Many enterprises are still struggling to control their critical data throughout backup as well as application development and testing processes, according to new IDC research commissioned by Actifio, the copy data virtualisation company.
In fact, the research shows that two-thirds of enterprises are failing to meet best practice standards for data control.
According to the research, the use of a copy data virtualisation platform limits the proliferation and availability of physical data copies, when data is both at rest and being moved or migrated between production and non-production environments, generations of hardware, data centers or cloud infrastructure.
Most importantly, copy data virtualisation decreases the number of targets available to those with harmful intent, Actifio says.
Keeping enterprise data both safe and accessible is a complex balancing act made all the more difficult by the geometric growth rate of production data.
When coupled with conventional data protection programmes and a siloed approach to copy data creation, the result is an unintended and uncontrolled proliferation of 'rogue copies' of sensitive data, according to the company.
This data is difficult to keep track of, let alone protect. Organisations and individual users dissatisfied with the responsiveness of infrastructure and operations can often lead to 'shadow IT' operations that contain such rogue copies.
Each added physical copy increases the 'surface area of attack' for this data, creating additional opportunities for the wrong people to get access to confidential or personally identifiable information of clients, says Actifio.
The problem still persists throughout the vast majority of enterprises, despite well publicised high-profile security breaches or data leaks, the company says.
In fact, the IDC research found the majority of enterprises fail to meet best practice standards for data control and few are likely to be consistent across the full spectrum of data security policies.
IDC found that 77% of surveyed organisations fail to mask sensitive data during the test/development phase, which significantly increases the threat of a data breach.
According to the analysts, a typical organisation holds 375 data copies, with each copy carrying sensitive information and therefore an increased risk of attack.
In terms of sectors, government performs best overall at implementing data control policies while the education sector is the weakest.
Within an organisation, the CIO is central to the implementation of data control/security policies - and policies are only applied on an ad-hoc basis 34% of the time.
"Our research clearly identified two major challenges faced by IT executives - the copy data proliferation problem and the copy data access problem," says Phil Goodwin, IDC research director Storage Systems and Software.
"Copy data is costly, and introduces risk when it needs to be accessed.

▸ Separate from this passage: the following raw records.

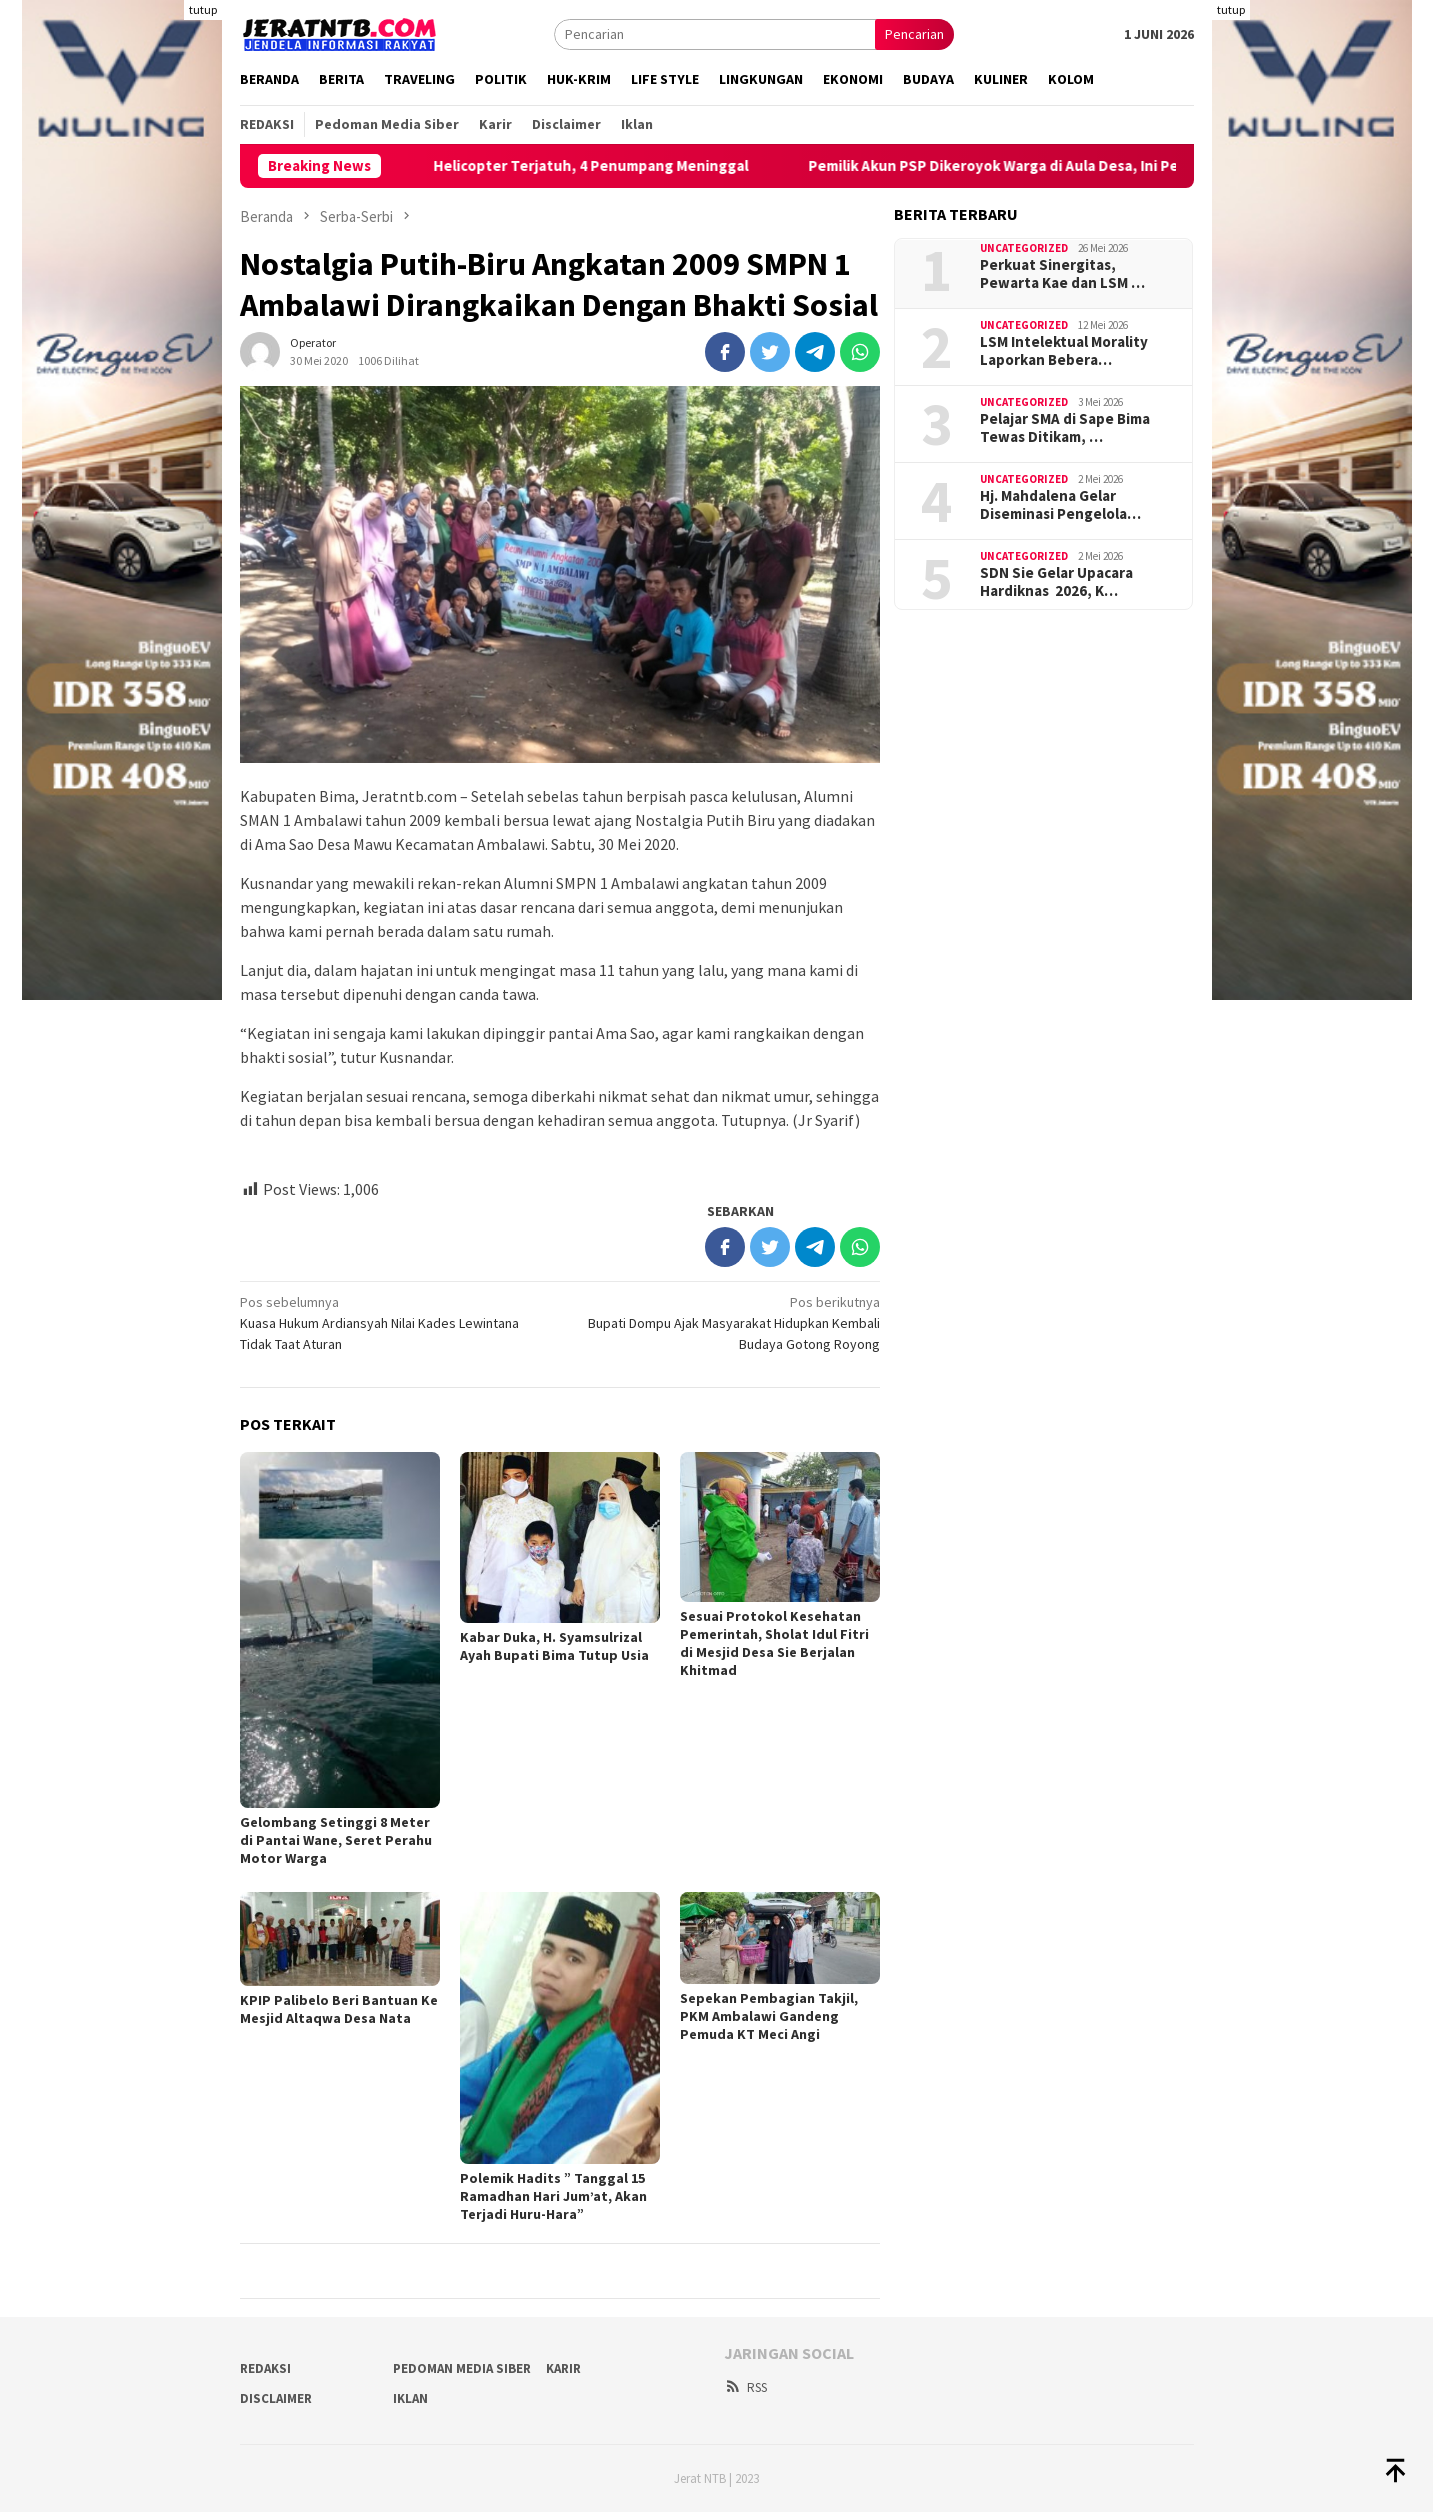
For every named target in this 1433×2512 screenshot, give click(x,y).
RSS (745, 2387)
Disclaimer (276, 2398)
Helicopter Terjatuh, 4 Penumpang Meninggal (623, 166)
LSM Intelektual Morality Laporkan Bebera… (1064, 351)
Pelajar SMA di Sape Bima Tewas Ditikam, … (1065, 428)
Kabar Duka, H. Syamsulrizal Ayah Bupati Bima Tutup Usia (554, 1646)
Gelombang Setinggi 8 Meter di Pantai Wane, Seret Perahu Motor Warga (336, 1840)
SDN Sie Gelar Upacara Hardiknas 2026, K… (1056, 582)
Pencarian (914, 34)
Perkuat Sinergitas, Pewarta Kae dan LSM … (1062, 274)
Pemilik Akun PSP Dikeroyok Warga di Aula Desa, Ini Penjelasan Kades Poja (1094, 166)
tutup (203, 9)
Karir (563, 2368)
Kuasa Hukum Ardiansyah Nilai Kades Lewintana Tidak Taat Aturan (393, 1322)
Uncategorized (1024, 248)
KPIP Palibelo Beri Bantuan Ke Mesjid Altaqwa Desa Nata (339, 2009)
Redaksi (265, 2368)
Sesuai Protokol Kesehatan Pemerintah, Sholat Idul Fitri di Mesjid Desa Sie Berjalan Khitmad (774, 1643)
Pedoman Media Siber (462, 2368)
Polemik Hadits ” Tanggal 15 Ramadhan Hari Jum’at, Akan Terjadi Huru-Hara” (553, 2196)
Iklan (410, 2398)
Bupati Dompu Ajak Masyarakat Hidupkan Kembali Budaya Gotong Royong (726, 1322)
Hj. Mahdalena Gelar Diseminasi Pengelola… (1060, 505)
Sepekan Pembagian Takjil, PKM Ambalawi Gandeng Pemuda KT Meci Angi (769, 2016)
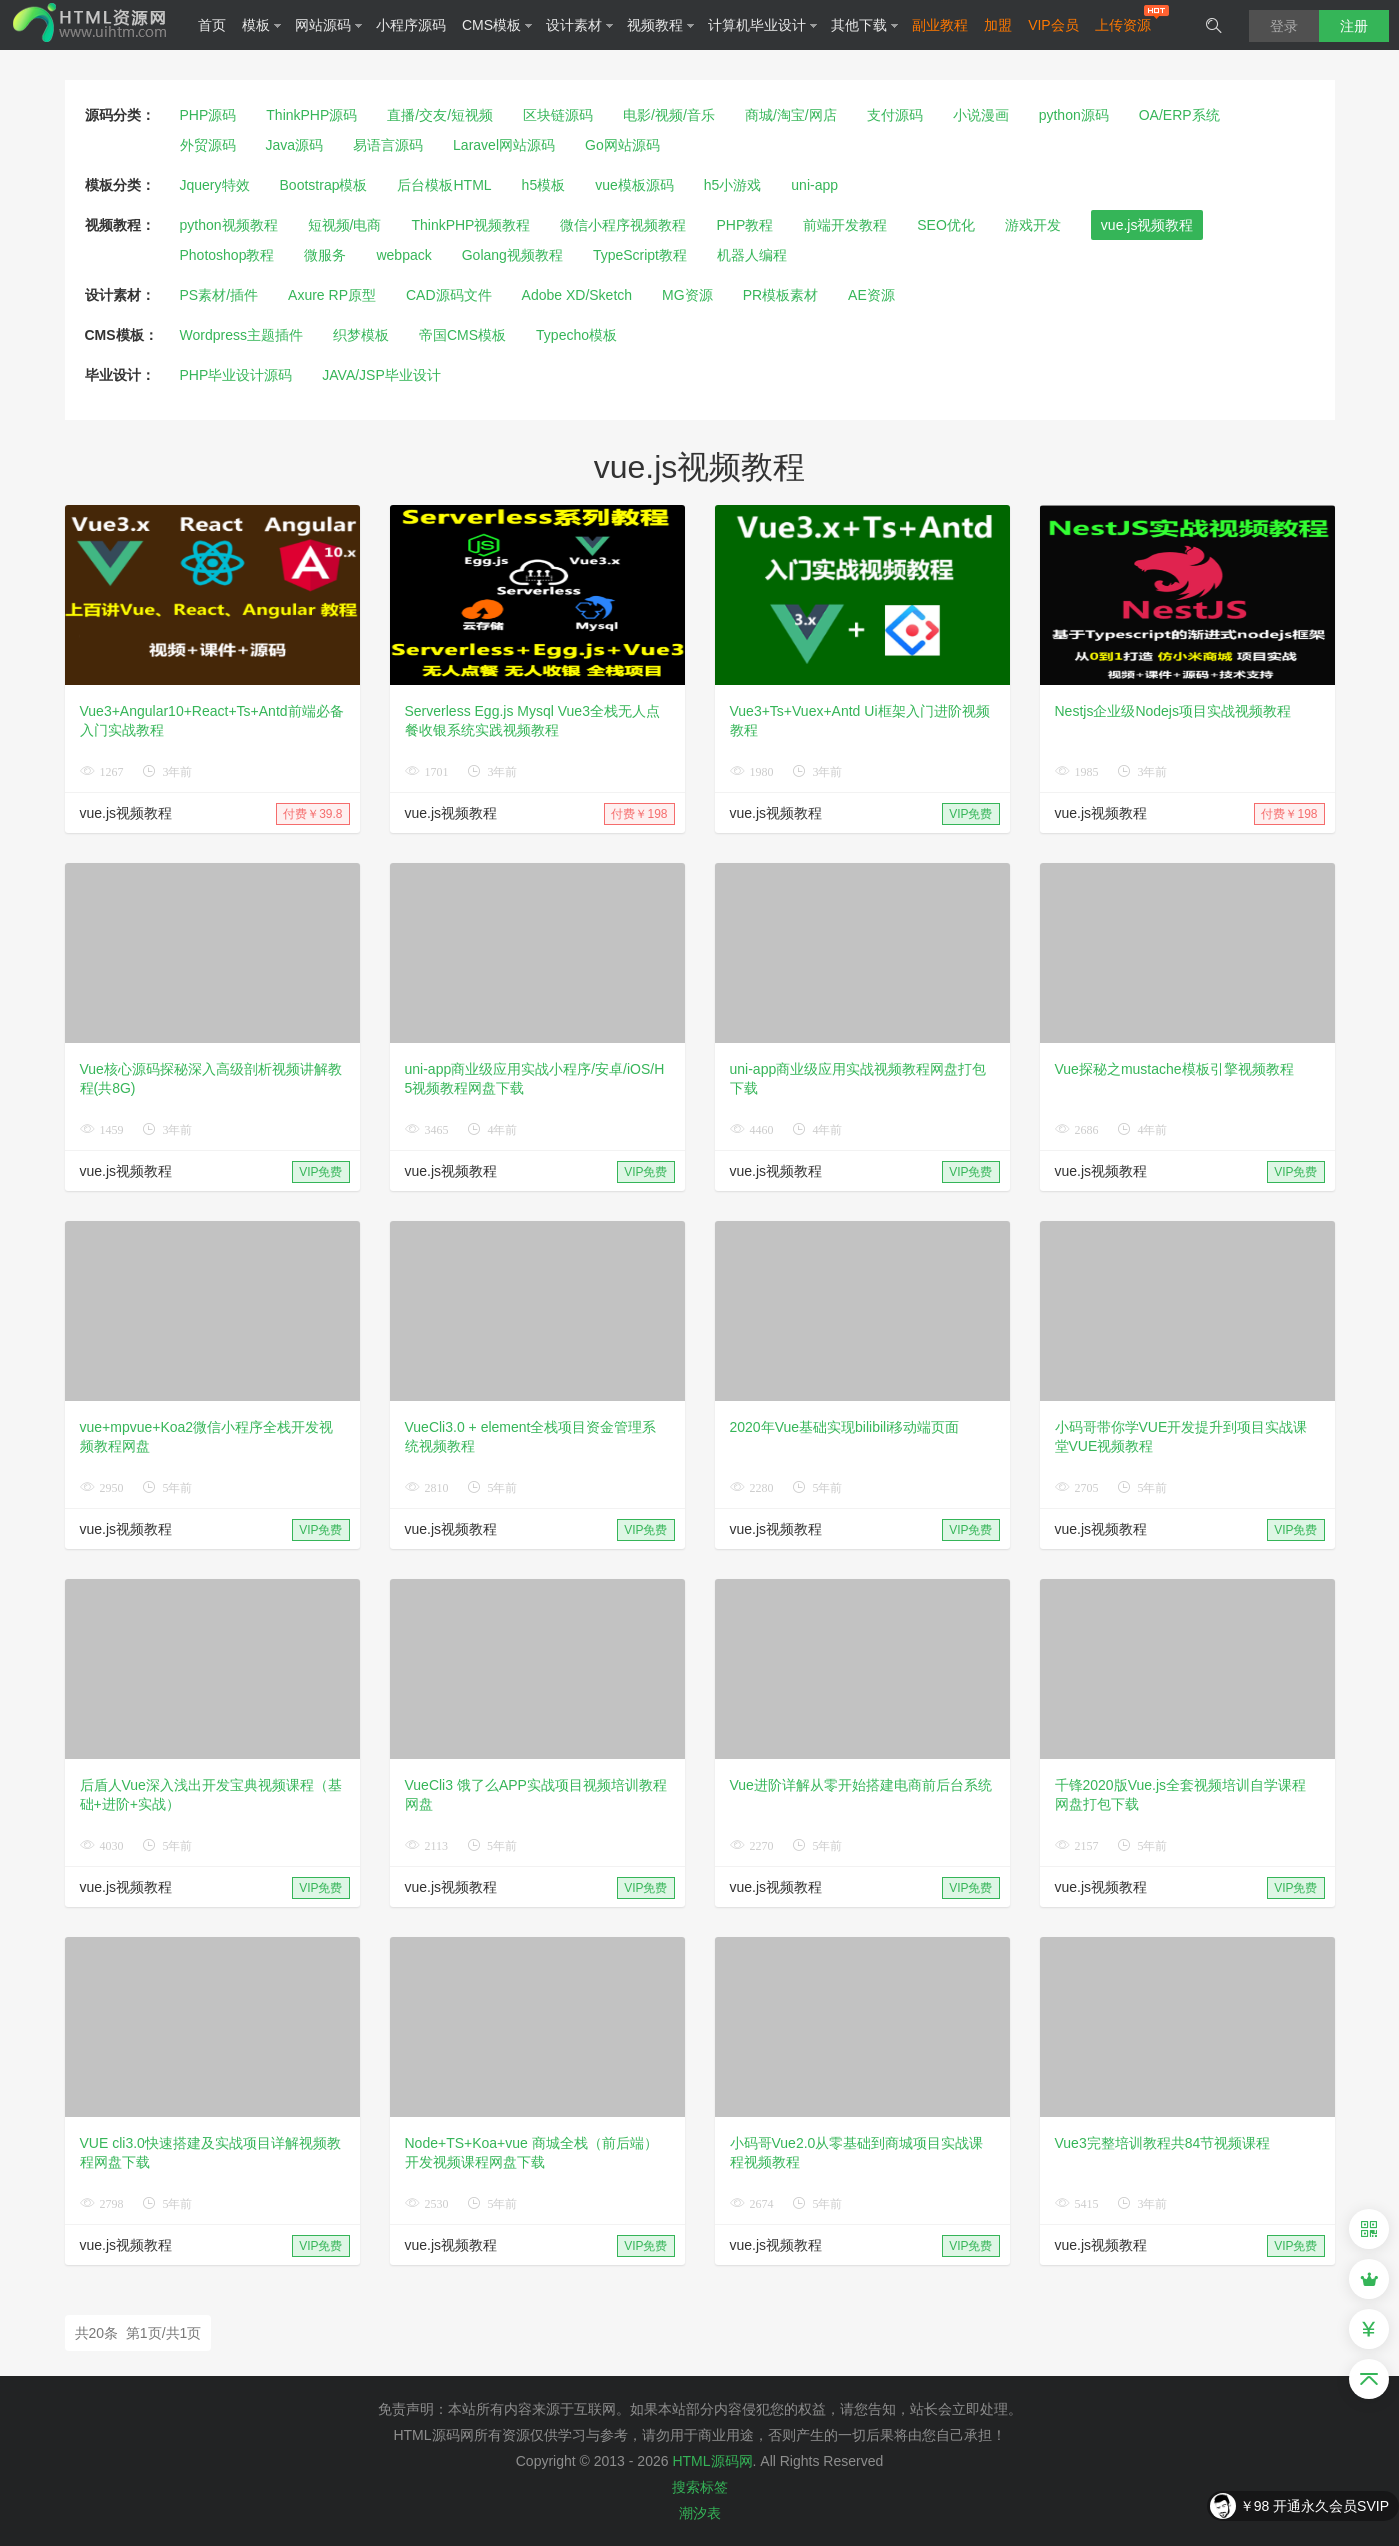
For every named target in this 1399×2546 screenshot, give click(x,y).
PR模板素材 (780, 295)
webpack (403, 255)
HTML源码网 (712, 2461)
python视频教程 (229, 225)
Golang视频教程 (512, 255)
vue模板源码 (634, 185)
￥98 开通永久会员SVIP (1314, 2506)
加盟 (998, 25)
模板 (262, 25)
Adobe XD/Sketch (577, 295)
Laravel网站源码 (504, 145)
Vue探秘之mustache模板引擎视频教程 (1174, 1069)
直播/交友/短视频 (440, 115)
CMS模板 (497, 25)
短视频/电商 (345, 225)
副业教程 (940, 25)
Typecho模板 (576, 335)
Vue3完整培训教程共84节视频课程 (1163, 2143)
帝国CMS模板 (462, 335)
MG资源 (687, 295)
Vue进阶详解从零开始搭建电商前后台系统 (861, 1785)
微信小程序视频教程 (623, 225)
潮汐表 (700, 2513)
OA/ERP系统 (1179, 115)
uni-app (814, 185)
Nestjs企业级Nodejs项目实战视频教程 (1173, 711)
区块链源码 (558, 115)
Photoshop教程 (227, 255)
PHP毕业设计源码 (236, 375)
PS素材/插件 (219, 295)
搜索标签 (700, 2487)
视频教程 (661, 25)
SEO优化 (946, 225)
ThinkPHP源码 (311, 115)
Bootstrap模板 (324, 185)
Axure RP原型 (332, 295)
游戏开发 (1033, 225)
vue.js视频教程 (1147, 225)
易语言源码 (388, 145)
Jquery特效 (215, 185)
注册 (1354, 26)
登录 (1284, 26)
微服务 (325, 255)
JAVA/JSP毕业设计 (381, 375)
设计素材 (580, 25)
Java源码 (295, 145)
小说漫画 (981, 115)
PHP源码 (208, 115)
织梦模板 (361, 335)
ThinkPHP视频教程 (470, 225)
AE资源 (871, 295)
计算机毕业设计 (763, 25)
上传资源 (1123, 25)
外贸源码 (208, 145)
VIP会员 (1053, 25)
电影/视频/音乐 (669, 115)
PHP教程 (744, 225)
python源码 (1074, 115)
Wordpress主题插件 (241, 335)
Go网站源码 (622, 145)
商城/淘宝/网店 (791, 115)
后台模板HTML (444, 185)
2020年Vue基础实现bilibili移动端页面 (845, 1427)
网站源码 (329, 25)
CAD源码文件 (449, 295)
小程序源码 (411, 25)
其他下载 (865, 25)
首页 (212, 25)
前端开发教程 (845, 225)
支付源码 (895, 115)
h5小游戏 (733, 185)
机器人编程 (752, 255)
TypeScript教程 (640, 255)
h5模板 (544, 185)
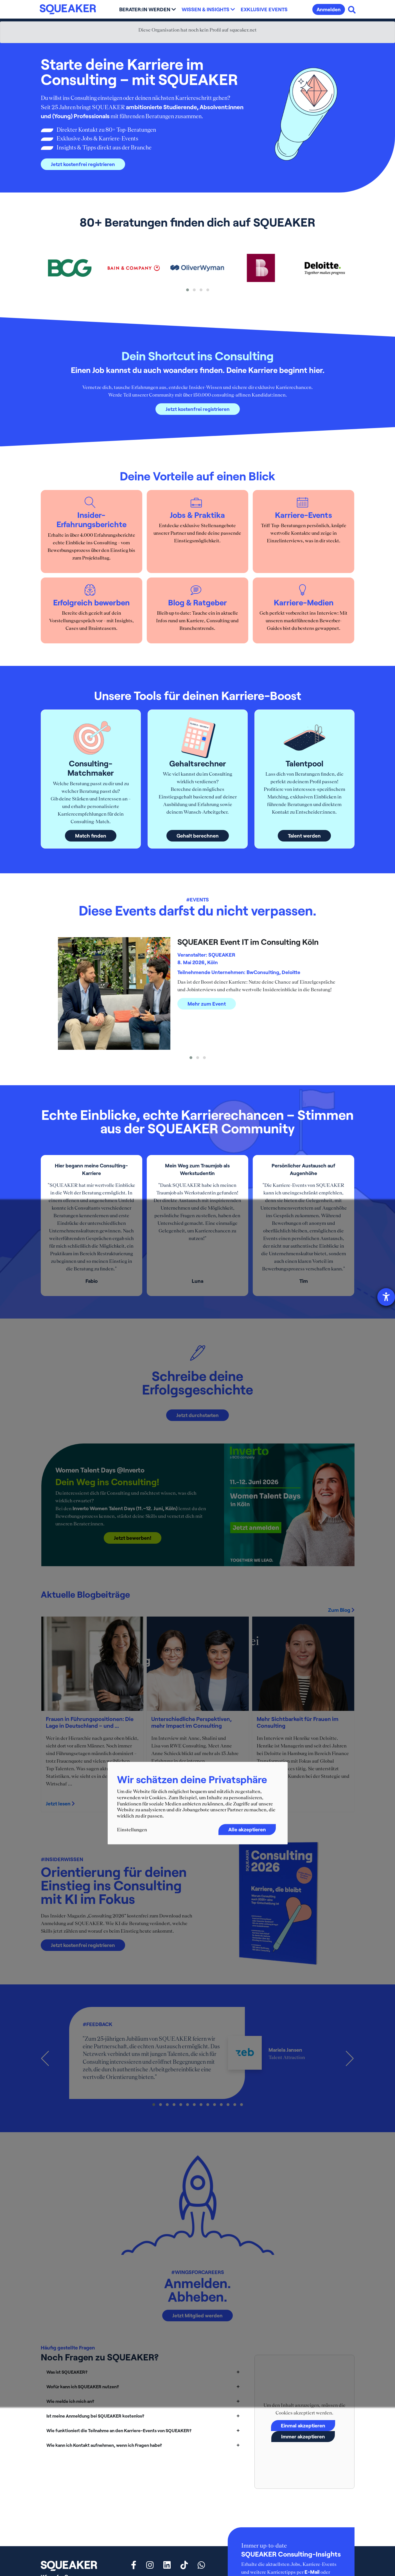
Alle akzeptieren (247, 1830)
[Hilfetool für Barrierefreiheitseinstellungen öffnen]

Organisations need solutions that can automate copy data management and subsequently reduce risk and cost in the enterprise and public sector environments; manual efforts are simply insufficient," he says.
The enterprise copy data access problem is simply too large and broad for IT organisations to handle manually, IDC says.
By 2018, IDC estimates copy data will cost IT organisations $50.63 billion and currently consumes up to 60% of the IT storage hardware and infrastructure budget.
"The truth is most companies have no idea how many copies of a given data set are floating around in their infrastructure or in the cloud," says Ash Ashutosh, Actifio CEO.
"If you don't know how many copies you have you don't know where they are, and if you don't know where they are you can't tell who has access to them," he says.
The Actifio-commissioned white paper surveyed senior executives at 429 mid-to-large scale enterprises across five industry sectors - government, financial, education, healthcare and retail, and focused on current trends related to data access, management, masking, copy proliferation and tracking.